I am working on a project that requires the ability to do full text searches. I know there is the pdftotext plugin and the pdftohtml plugin, but I am wondering if anyone would share the general design of their archive and how they implemented full text searching. The archive I am working on will be hosted on its own virtual server so I will be able to install any third party software that is needed to get the full text searching to work.
The current version of Omeka can do full text search on any metadata for items and collections. Other plugins might add the ability to do searches on the data.
So, in addition to the PdfToText plugin, in general as long as what you want searched is put in some field for an item, it will be searchable
The searching of the metadata on items and collections is rather straight forward. The thing I am interested in is the ability to search the actual text of an item in the archive. I imagine a document would have to be scanned, run through OCR, and then indexed. After than how does one tie the index results back to the item in Omeka? Could SolrSearch be used in some way to query the index? Please pardon my Omeka stupidity.

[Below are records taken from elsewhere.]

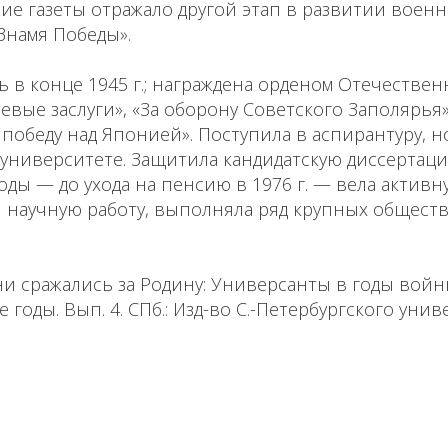
ие газеты отражало другой этап в развитии воен
Знамя Победы».
 в конце 1945 г.; награждена орденом Отечестве
евые заслуги», «За оборону Советского Заполярья»
 победу над Японией». Поступила в аспирантуру, н
университете. Защитила кандидатскую диссертаци
оды — до ухода на пенсию в 1976 г. — вела активн
и научную работу, выполняла ряд крупных общест
ни сражались за Родину: Универсанты в годы вой
годы. Вып. 4. СПб.: Изд-во С.-Петербургского униве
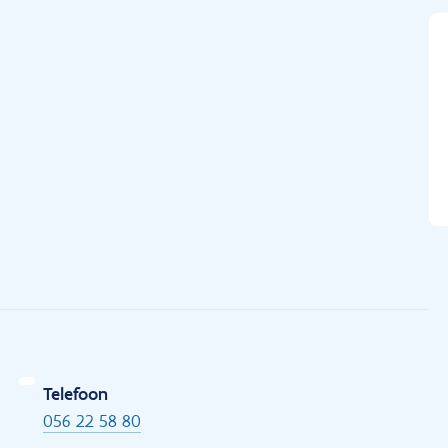
Telefoon
056 22 58 80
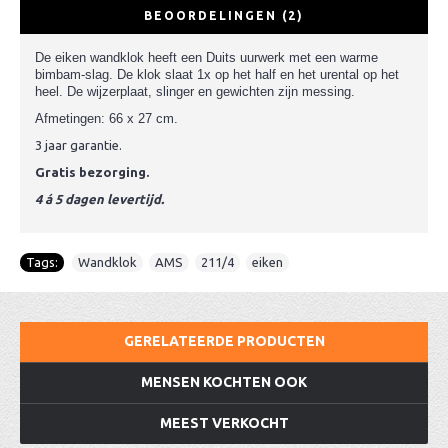
BEOORDELINGEN (2)
De eiken wandklok heeft een Duits uurwerk met een warme
bimbam-slag. De klok slaat 1x op het half en het urental op het
heel. De wijzerplaat, slinger en gewichten zijn messing.
Afmetingen: 66 x 27 cm.
3 jaar garantie.
Gratis bezorging.
4 á 5 dagen levertijd.
Tags:
Wandklok
,
AMS
,
211/4
,
eiken
GERELATEERDE PRODUCTEN
MENSEN KOCHTEN OOK
MEEST VERKOCHT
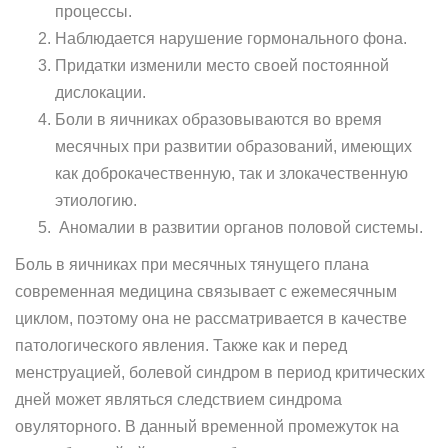
процессы.
Наблюдается нарушение гормонального фона.
Придатки изменили место своей постоянной
дислокации.
Боли в яичниках образовываются во время
месячных при развитии образований, имеющих
как доброкачественную, так и злокачественную
этиологию.
Аномалии в развитии органов половой системы.
Боль в яичниках при месячных тянущего плана
современная медицина связывает с ежемесячным
циклом, поэтому она не рассматривается в качестве
патологического явления. Также как и перед
менструацией, болевой синдром в период критических
дней может являться следствием синдрома
овуляторного. В данный временной промежуток на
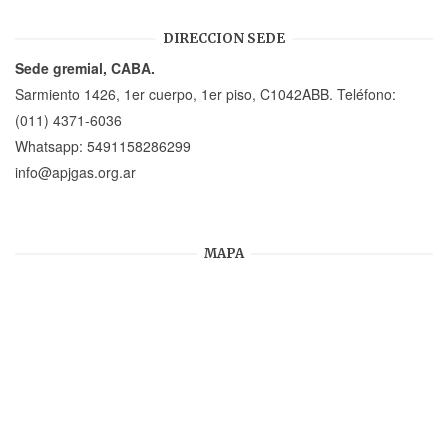
DIRECCION SEDE
Sede gremial, CABA.
Sarmiento 1426, 1er cuerpo, 1er piso, C1042ABB. Teléfono:
(011) 4371-6036
Whatsapp:
5491158286299
info@apjgas.org.ar
MAPA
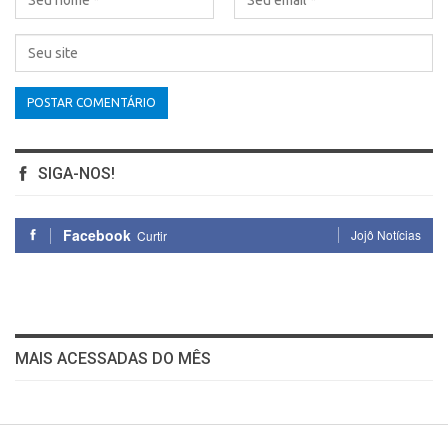
SIGA-NOS!
Facebook
Jojô Notícias
Curtir
MAIS ACESSADAS DO MÊS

Once you have the OCRed text, then that would probably be added to a field that you'd create for an Item in Omeka. So, you might create an Item Type (or use an existing one) with a field called "Text", and put the text in there. That way it gets indexed along with other metadata (kinda stretching the term 'metadata' there, but it works).
PdfToText does mostly the same thing, but with the File record instead of the Item record -- it programatically creates a new field for the file metadata.